##### DATA #####
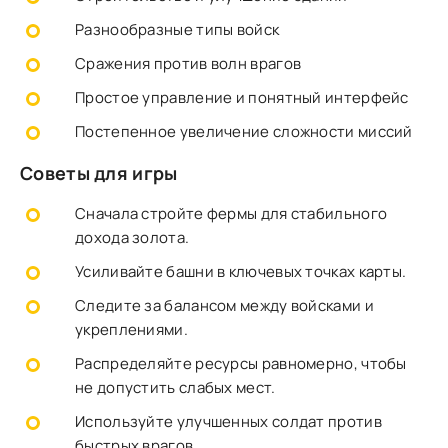
Разнообразные типы войск
Сражения против волн врагов
Простое управление и понятный интерфейс
Постепенное увеличение сложности миссий
Советы для игры
Сначала стройте фермы для стабильного
дохода золота.
Усиливайте башни в ключевых точках карты.
Следите за балансом между войсками и
укреплениями.
Распределяйте ресурсы равномерно, чтобы
не допустить слабых мест.
Используйте улучшенных солдат против
быстрых врагов.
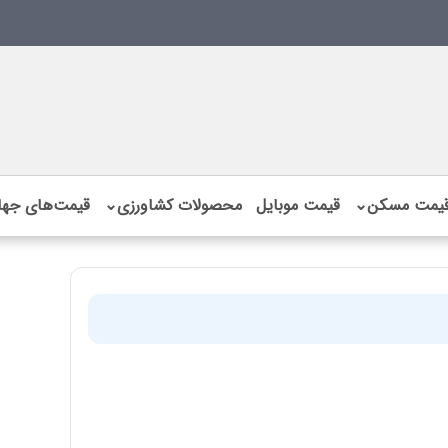
یمت مسکن
⌄
قیمت موبایل
محصولات کشاورزی
⌄
قیمت‌های جها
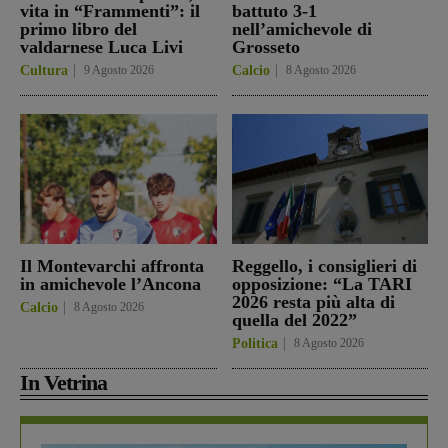
vita in “Frammenti”: il
battuto 3-1
primo libro del
nell’amichevole di
valdarnese Luca Livi
Grosseto
Cultura
9 Agosto 2026
Calcio
8 Agosto 2026
Il Montevarchi affronta
Reggello, i consiglieri di
in amichevole l’Ancona
opposizione: “La TARI
2026 resta più alta di
Calcio
8 Agosto 2026
quella del 2022”
Politica
8 Agosto 2026
In Vetrina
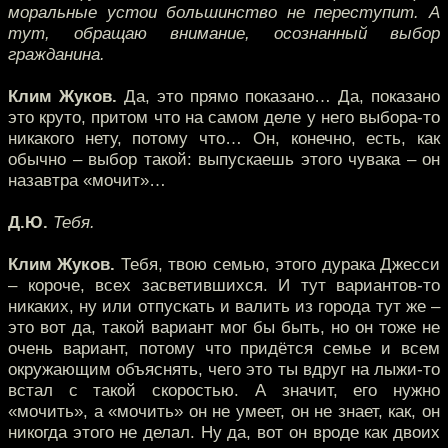
моральные устои большинство не переступит. А
тут, обращаю внимание, осознанный выбор
гражданина.
Клим Жуков.
Да, это прямо показано… Да, показано
это круто, притом что на самом деле у него выбора-то
никакого нету, потому что… Он, конечно, есть, как
обычно – выбор такой: выпускаешь этого чувака – он
назавтра «мочит»…
Д.Ю.
Тебя.
Клим Жуков.
Тебя, твою семью, этого дурака Джесси
– короче, всех засветившихся. И тут вариантов-то
никаких, ну или отпускать и валить из города тут же –
это вот да, такой вариант мог бы быть, но он тоже не
очень вариант, потому что придётся семье и всем
окружающим объяснять, чего это ты вдруг на лыжи-то
встал с такой скоростью. А значит, его нужно
«мочить», а «мочить» он не умеет, он не знает, как, он
никогда этого не делал. Ну да, вот он вроде как двоих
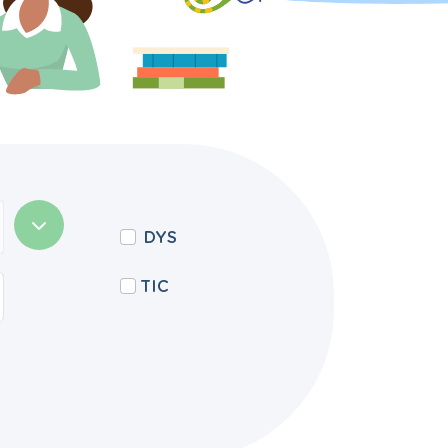
DYS
TIC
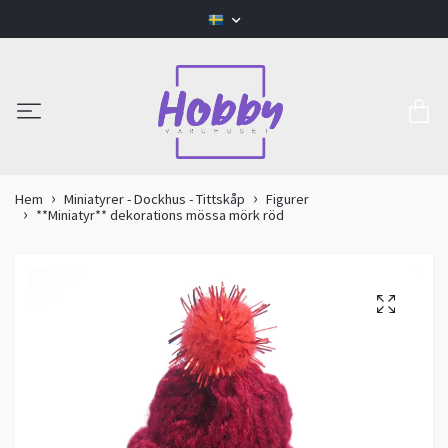
Hem
Miniatyrer - Dockhus - Tittskåp
Figurer
**Miniatyr** dekorations mössa mörk röd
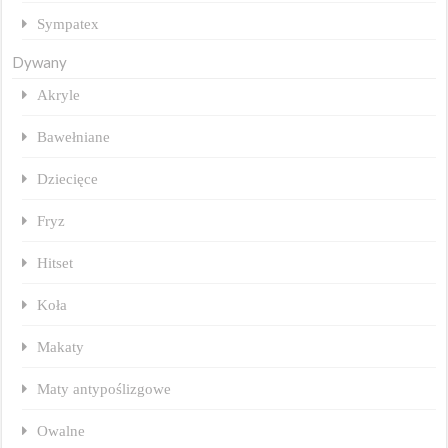
Sympatex
Dywany
Akryle
Bawełniane
Dziecięce
Fryz
Hitset
Koła
Makaty
Maty antypoślizgowe
Owalne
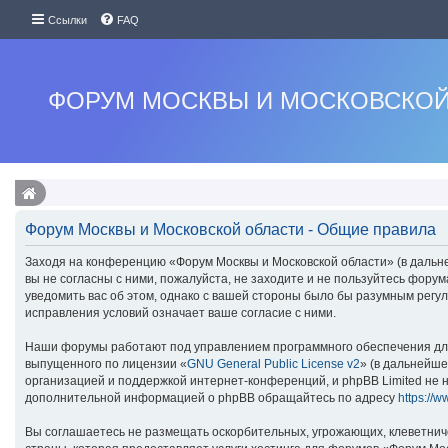
Ссылки
FAQ
ФОРУМ МОСКВЫ И МОСКОВСКОЙ
Форум Москвы и Московской области - Общие правила
Заходя на конференцию «Форум Москвы и Московской области» (в дальней
вы не согласны с ними, пожалуйста, не заходите и не пользуйтесь фору
уведомить вас об этом, однако с вашей стороны было бы разумным регу
исправления условий означает ваше согласие с ними.
Наши форумы работают под управлением программного обеспечения для
выпущенного по лицензии «
GNU General Public License v2
» (в дальнейше
организацией и поддержкой интернет-конференций, и phpBB Limited не н
дополнительной информацией о phpBB обращайтесь по адресу
https://
Вы соглашаетесь не размещать оскорбительных, угрожающих, клеветнич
#####
EXERCISE AIM - Return only the lines running from the start of the entries above to the line that contains "in amichevole l’Ancona", inclusive, and omit every picture.

ANSWER BELOW -
Разнообразные типы войск
Сражения против волн врагов
Простое управление и понятный интерфейс
Постепенное увеличение сложности миссий
Советы для игры
Сначала стройте фермы для стабильного
дохода золота.
Усиливайте башни в ключевых точках карты.
Следите за балансом между войсками и
укреплениями.
Распределяйте ресурсы равномерно, чтобы
не допустить слабых мест.
Используйте улучшенных солдат против
быстрых врагов.
یمت مسکن
⌄
قیمت موبایل
محصولات کشاورزی
⌄
قیمت‌های جها
vita in “Frammenti”: il
battuto 3-1
primo libro del
nell’amichevole di
valdarnese Luca Livi
Grosseto
Cultura
9 Agosto 2026
Calcio
8 Agosto 2026
Il Montevarchi affronta
Reggello, i consiglieri di
in amichevole l’Ancona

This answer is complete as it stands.